I recently came across a neat technique for process injection called NINA that uses NtSetContextThread to modify registers in a thread inside another process and does your dirty work without having to directly modify foreign memory on your own. Various sources on the internet suggest that NtSetContextThread doesn't let you set volatile registers on x64 (RBX, RCX, RDX, R8, R9, R10, R11 and XMM0-5), but the NINA article rightly points out that this is only the case when returning from a syscall. If the thread is currently scheduled and in usermode, you can modify all registers and they will be updated correctly when the thread is resumed.
Note: If you want to follow along at home I'm doing all this on kernel 20H2, the latest Windows 10 x64 kernel at the time of writing.
The function we want to look at is called KiSystemCall64, and it's the function that is called when (drum roll please)... you make a syscall in x64 mode. It's a big function that basically does the following:
- Save state
- Dispatch system call
- Wait until thread is ready to run
- Restore state
- Return (sysret)
This is why syscalls mess us up - if the thread is at all waiting it'll end up stuck at step 3 and guarantee any context changes we make are subject to the results of steps 4 and 5. The way the restore state part works is the key here.

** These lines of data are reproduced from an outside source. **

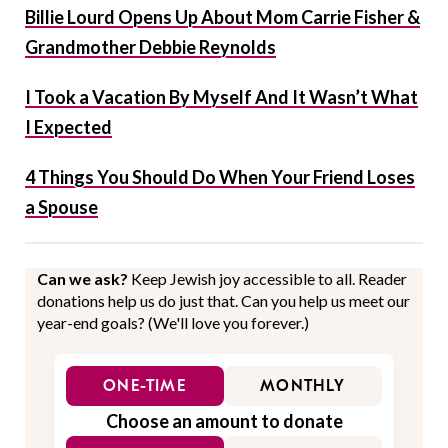
Billie Lourd Opens Up About Mom Carrie Fisher &
Grandmother Debbie Reynolds
I Took a Vacation By Myself And It Wasn’t What
I Expected
4 Things You Should Do When Your Friend Loses
a Spouse
Can we ask?
Keep Jewish joy accessible to all. Reader
donations help us do just that. Can you help us meet our
year-end goals? (We'll love you forever.)
ONE-TIME
MONTHLY
Choose an amount to donate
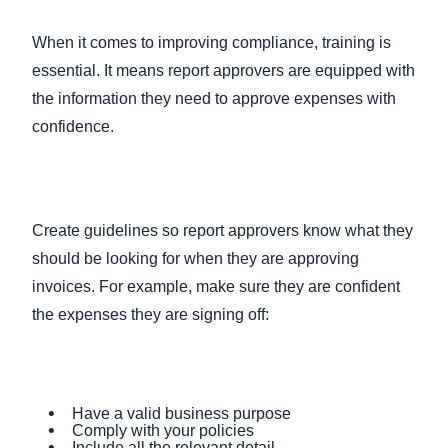
When it comes to improving compliance, training is
essential. It means report approvers are equipped with
the information they need to approve expenses with
confidence.
Create guidelines so report approvers know what they
should be looking for when they are approving
invoices. For example, make sure they are confident
the expenses they are signing off:
Have a valid business purpose
Comply with your policies
Include all the relevant detail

It makes a call to KiRestoreSetContextState which puts all the normal registers back to normal in two chunks:
You might notice that RBP and RSP don't get restored here, that's because they're saved in the prologue to KiSystemCall64 and get restored before the ret, just like any other __fastcall x64 function.
Otherwise this looks good, everything gets restored, so why is it all screwy when we leave? Let's look further down KiSystemCall64 and see what happens...
Here we blow away R10, check if the process has an InstrumentationCallback set; if so, then we store our sysret return address in R10 so that the InstrumentationCallback can return from it. In either case, R10 is no longer what we set it to. We skip over the next couple bits to get to the end and that's where everything gets destroyed:
Just before the sysret we do the following:
- RAX = result from the syscall function that was called
- R8 and R9 are set to the RSP and RBP (and then loaded into those registers right before the sysret)
- EDX = 0
- Clear XMM0-5
- RCX = return address for the sysret
- R11 = flags for after the sysret
So here's what happens, and why your volatile registers are either clobbered or zeroed out. I don't know why this is done, but I suspect it's useful to enforce the nature of volatile registers.
Here's the good news:
- You can set RIP/RBP/RSP so you can still send a thread wherever you like, even if it's inside a syscall
- RBP and RSP get stored in R8 and R9, so if you don't care about clobbering RSP/RBP you can use that to set args 3 and 4 in a function call
This does make NtSetContextThread somewhat less useful for setting up ROP/JOP chains with the exception of the NINA approach that makes use of a split instruction as an infinite loop gadget (nice find).
That's all for now, happy hacking!